My great grandmother was born in Sicily, the island being
punted by the great Italian boot. It may
seem like a coincidence but in reality mainland Italy tends to kick around the
people of Sicily. Despite mainland Italy’s self-proclaimed superiority,
Sicilians have been cooking as well, if not better than their northern counterparts. Sicilians sport a different
dialect and a different type of pie (see the Sicilian pizza slice) but like
most Italian immigrants my Sicilian great grandmother brought a lasagna recipe
from the homeland. Here’s the “secret” preparation of the Sicilian version of
lasagna as described through the keen culinary eyes of my aunt - the recipient
of a recipe passed down through three generations – just don’t tell any other
Italians!
Sicilian Lasagna:
A “heavy,” “rich,” winter dish fit for an Italian Christmas
Eve or Christmas Day feast; has also made its way to the Thanksgiving table
although it’s a heavy precursor to the turkey.

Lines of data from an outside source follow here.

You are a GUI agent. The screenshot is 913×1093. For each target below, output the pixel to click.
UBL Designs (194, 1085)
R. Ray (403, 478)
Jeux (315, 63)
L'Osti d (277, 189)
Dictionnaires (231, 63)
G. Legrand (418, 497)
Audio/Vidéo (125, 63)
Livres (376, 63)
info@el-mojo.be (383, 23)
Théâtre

The noodles aren’t as important as the slow cooked tomato
sauce; you can’t have a good pizza without good sauce. The same rule applies to
lasagna.
Ricotta and homemade mozzarella is mixed with one egg to
bind the mixture together, keeping the ricotta from being runny. Add a handful
of romano cheese, freshly grounded pepper pieces of parsley as well.
To make the lasagna with a Sicilian flavor, meatballs must
be made separately then mashed up and put into the sauce. The Sicilian
tradition is apparently to make more work than is necessary.
Just adding the meatballs won’t satisfy our stomachs.
Sausage must be browned and sliced up into tiny pieces to ensure this dish
force you to add another notch on your holiday belt.
Layer it as follows: sauce, noodles, ricotta, sauce, noodle.
At the top: more sauce and more mozzarella. Bake it in the oven for an hour.
Warning:
This dish is not for every Italian. (See my Uncle's appetite).